* _TASK GOAL_:
Which of the lines in the records below hold the string "Lauenburg"? Copy every one of them.
───── DATA RECORDS
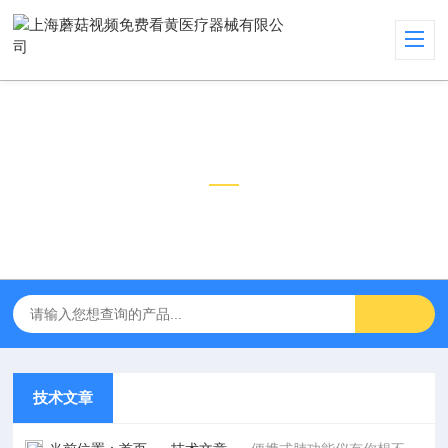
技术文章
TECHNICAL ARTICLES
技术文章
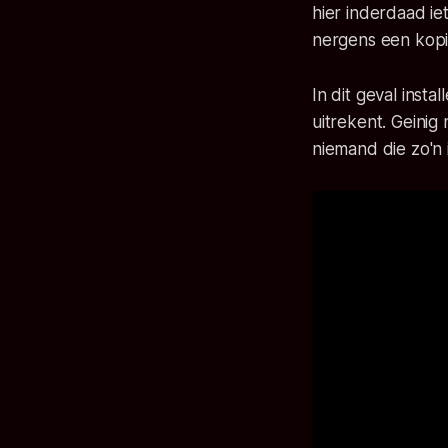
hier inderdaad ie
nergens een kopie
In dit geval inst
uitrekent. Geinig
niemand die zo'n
──────────
───── DATA RECORDS
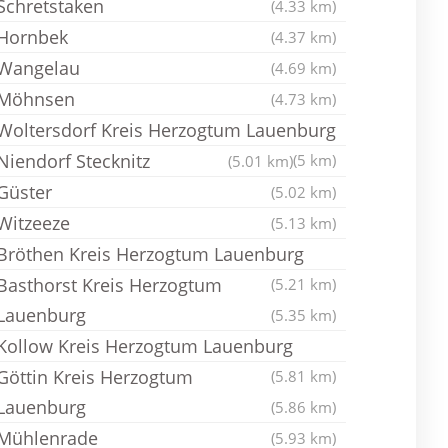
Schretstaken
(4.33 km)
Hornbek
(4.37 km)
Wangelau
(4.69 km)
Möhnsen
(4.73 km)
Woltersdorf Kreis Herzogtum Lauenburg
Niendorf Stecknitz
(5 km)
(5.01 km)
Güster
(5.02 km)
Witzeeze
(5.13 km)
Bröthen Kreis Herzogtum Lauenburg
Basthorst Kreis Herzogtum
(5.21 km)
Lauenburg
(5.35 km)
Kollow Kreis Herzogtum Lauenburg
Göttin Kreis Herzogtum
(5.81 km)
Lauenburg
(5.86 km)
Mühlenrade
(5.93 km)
──────────
───── DATA RECORDS
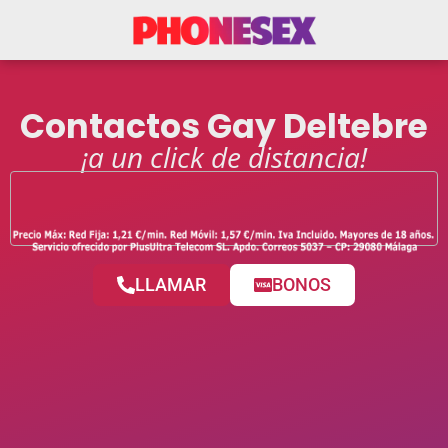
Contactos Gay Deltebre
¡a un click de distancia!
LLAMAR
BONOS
──────────
* _ANSWER SECTION_:
Woltersdorf Kreis Herzogtum Lauenburg
Bröthen Kreis Herzogtum Lauenburg
Lauenburg
Kollow Kreis Herzogtum Lauenburg
Lauenburg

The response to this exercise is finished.